From: Patrick Farrell <pfarrell@whamcloud.com>
Date: Mon, 9 Sep 2019 15:56:07 +0000 (-0400)
Subject: LU-11670 osc: glimpse - search for active lock
X-Git-Tag: 2.12.90~128
X-Git-Url: https://git.whamcloud.com/?p=fs%2Flustre-release.git;a=commitdiff_plain;h=b3461d11dcb04670cc2e1bfbb99306cfd3f645ef

LU-11670 osc: glimpse - search for active lock

When there are lock-ahead write locks on a file, the server
sends one glimpse AST RPC to each client having such (it
may have many) locks.
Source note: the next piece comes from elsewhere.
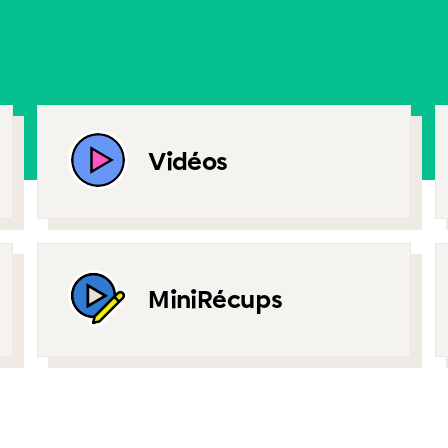
Vidéos
MiniRécups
This callback is sent to the lock
having the highest offset.

Client's glimpse callback goes up to the clio layers and
gets the global (not lock-specific) view of size.  The clio
layers are connected to the extent lock through the
l_ast_data (which points to the OSC object).

Speculative locks (AGL, lockahead) do not have l_ast_data
initialised until an IO happens under the lock. Thus, some
speculative locks may not have l_ast_data initialized.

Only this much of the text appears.